Dans cette stratégie, affirme le HUR, les populations africaines seraient considérées à la fois comme un vivier d’influence politique et comme une source de main-d’œuvre bon marché pour les entreprises russes, les usines militaires et les forces engagées en Ukraine.

Près de 3 000 Africains recensés dans les rangs russes

En avril 2026, le HUR a affirmé que le Kremlin cherchait à recruter au moins 18 500 combattants étrangers avant la fin de l’année. Le Centre ukrainien de lutte contre la désinformation considère les Maisons russes comme l’un des éléments de cette infrastructure internationale.

En juin, le ministère ukrainien des Affaires étrangères a déclaré avoir recensé au moins 2 965 ressortissants de 36 pays africains ayant combattu aux côtés de la Russie.

L’Africa Center for Strategic Studies estime que le recrutement s’est accéléré à partir de 2024 et que les recrues africaines sont souvent affectées à des missions particulièrement dangereuses. Les récits de survivants et les éléments recueillis par les enquêteurs indiquent qu’elles seraient fréquemment engagées dans des assauts à haut risque.

Une enquête du média nigérian TheCable a par ailleurs identifié 272 Nigérians qui auraient été enrôlés par ces circuits. Parmi eux, 55 auraient trouvé la mort. L’ambassadeur russe au Nigeria, Andrey Podyelyshev, a contesté ces informations, les qualifiant de « trompeuses ».

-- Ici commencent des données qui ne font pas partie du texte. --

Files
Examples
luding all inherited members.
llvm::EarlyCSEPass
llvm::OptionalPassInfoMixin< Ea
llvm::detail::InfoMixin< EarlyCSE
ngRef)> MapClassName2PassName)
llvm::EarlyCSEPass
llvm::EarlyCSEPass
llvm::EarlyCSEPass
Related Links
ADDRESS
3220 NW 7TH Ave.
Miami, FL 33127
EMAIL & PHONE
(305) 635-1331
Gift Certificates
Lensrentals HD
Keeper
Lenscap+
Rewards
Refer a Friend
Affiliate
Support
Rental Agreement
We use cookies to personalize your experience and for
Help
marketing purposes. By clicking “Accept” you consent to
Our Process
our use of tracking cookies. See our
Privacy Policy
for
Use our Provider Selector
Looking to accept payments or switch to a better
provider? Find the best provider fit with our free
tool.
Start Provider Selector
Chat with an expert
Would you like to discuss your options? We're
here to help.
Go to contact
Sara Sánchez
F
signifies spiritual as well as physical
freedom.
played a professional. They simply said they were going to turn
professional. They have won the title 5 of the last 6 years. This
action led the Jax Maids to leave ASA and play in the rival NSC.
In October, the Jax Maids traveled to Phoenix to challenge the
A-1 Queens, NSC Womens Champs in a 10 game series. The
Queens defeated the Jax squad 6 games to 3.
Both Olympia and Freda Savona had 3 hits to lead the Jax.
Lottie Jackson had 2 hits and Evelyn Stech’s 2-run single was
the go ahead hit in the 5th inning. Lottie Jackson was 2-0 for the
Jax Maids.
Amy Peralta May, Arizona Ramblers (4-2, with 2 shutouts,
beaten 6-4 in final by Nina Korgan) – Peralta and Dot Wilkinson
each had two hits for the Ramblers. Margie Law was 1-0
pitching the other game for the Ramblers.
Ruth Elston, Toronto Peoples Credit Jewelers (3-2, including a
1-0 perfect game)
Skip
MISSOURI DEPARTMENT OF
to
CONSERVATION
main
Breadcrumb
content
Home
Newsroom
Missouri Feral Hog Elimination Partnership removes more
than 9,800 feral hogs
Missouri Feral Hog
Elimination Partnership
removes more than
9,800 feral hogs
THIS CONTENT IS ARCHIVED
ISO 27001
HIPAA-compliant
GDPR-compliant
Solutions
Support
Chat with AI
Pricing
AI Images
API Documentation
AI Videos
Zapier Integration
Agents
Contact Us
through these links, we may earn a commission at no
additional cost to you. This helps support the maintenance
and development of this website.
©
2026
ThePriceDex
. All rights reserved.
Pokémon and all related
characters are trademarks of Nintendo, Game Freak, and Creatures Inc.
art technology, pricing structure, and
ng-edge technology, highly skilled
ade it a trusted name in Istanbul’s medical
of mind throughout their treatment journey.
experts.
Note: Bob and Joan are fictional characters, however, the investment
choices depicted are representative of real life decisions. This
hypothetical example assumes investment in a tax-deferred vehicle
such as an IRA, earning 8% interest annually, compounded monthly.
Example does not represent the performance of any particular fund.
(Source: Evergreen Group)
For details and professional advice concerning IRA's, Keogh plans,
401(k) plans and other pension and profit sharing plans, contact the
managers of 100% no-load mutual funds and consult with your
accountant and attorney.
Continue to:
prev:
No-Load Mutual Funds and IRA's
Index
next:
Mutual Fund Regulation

Plusieurs gouvernements africains, dont ceux du Kenya, du Ghana et du Nigeria, ont demandé des explications à Moscou et réclamé la fin du recrutement illégal de leurs citoyens.

Le porte-parole du Kremlin, Dmitri Peskov, a cependant nié toute implication des autorités russes. Interrogé en mai sur le recrutement trompeur d’Africains, il a déclaré que le gouvernement n’avait connaissance « d’aucun cas de ce type ».

Une expansion qui rencontre parfois des résistances

L’implantation du réseau russe n’a pas abouti partout. En septembre 2024, les autorités tchadiennes ont arrêté plusieurs agents russes à la suite de la cérémonie d’ouverture d’une Maison russe à N’Djamena. Deux autres ressortissants russes avaient déjà été interpellés quelques jours auparavant à l’aéroport.

Cette intervention constitue l’un des rares exemples de réaction directe d’un gouvernement africain contre l’expansion de ces structures.

Malgré ces résistances et les accusations qui s’accumulent, Moscou continue d’étendre son dispositif culturel sur le continent. Derrière les cours de langue, les bourses universitaires et les promesses d’emploi se dessine ainsi, selon les organismes occidentaux et plusieurs centres de recherche, une stratégie plus vaste mêlant diplomatie publique, influence politique, exploitation économique et recrutement au service de la guerre menée par la Russie en Ukraine.